Real-time, high-quality visualization of large-scale volumetric data is hindered by substantial computational costs. This work proposes a wavelet-domain analysis framework that establishes, for the first time, a mathematically rigorous analytical mapping between wavelet atoms and 3D Gaussian splats. By leveraging a precomputed basis transformation library, analytically derived Gaussian parameters, and image-space refinement, the method significantly accelerates convergence while enhancing rendering fidelity. Extensive experiments across diverse volumetric datasets demonstrate that the approach achieves efficient, real-time, and high-quality volume visualization.

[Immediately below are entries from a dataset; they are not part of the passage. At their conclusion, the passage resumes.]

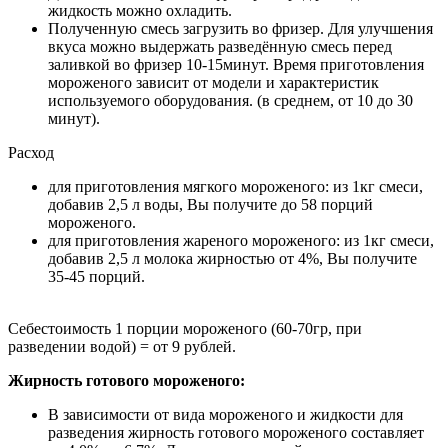
жидкость можно охладить.
Полученную смесь загрузить во фризер. Для улучшения
вкуса можно выдержать разведённую смесь перед
заливкой во фризер 10-15минут. Время приготовления
мороженого зависит от модели и характеристик
используемого оборудования. (в среднем, от 10 до 30
минут).
Расход
для приготовления мягкого мороженого: из 1кг смеси,
добавив 2,5 л воды, Вы получите до 58 порций
мороженого.
для приготовления жареного мороженого: из 1кг смеси,
добавив 2,5 л молока жирностью от 4%, Вы получите
35-45 порций.
Себестоимость 1 порции мороженого (60-70гр, при
разведении водой) = от 9 рублей.
Жирность готового мороженого:
В зависимости от вида мороженого и жидкости для
разведения жирность готового мороженого составляет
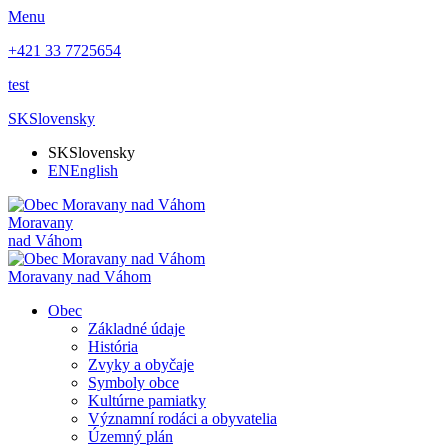
Menu
+421 33 7725654
test
SK
Slovensky
SK
Slovensky
EN
English
Moravany
nad Váhom
Moravany nad Váhom
Obec
Základné údaje
História
Zvyky a obyčaje
Symboly obce
Kultúrne pamiatky
Významní rodáci a obyvatelia
Územný plán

Real-time visualization of large-scale volumetric data remains challenging, as direct volume rendering and voxel-based methods suffer from prohibitively high computational cost. We propose Variable Basis Mapping (VBM), a framework that transforms volumetric fields into 3D Gaussian Splatting (3DGS) representations through wavelet-domain analysis. First, we precompute a compact Wavelet-to-Gaussian Transition Bank that provides optimal Gaussian surrogates for canonical wavelet atoms across multiple scales. Second, we perform analytical Gaussian construction that maps discrete wavelet coefficients directly to 3DGS parameters using a closed-form, mathematically principled rule. Finally, a lightweight image-space fine-tuning stage further refines the representation to improve rendering fidelity. Experiments on diverse datasets demonstrate that VBM significantly accelerates convergence and enhances rendering quality, enabling real-time volumetric visualization.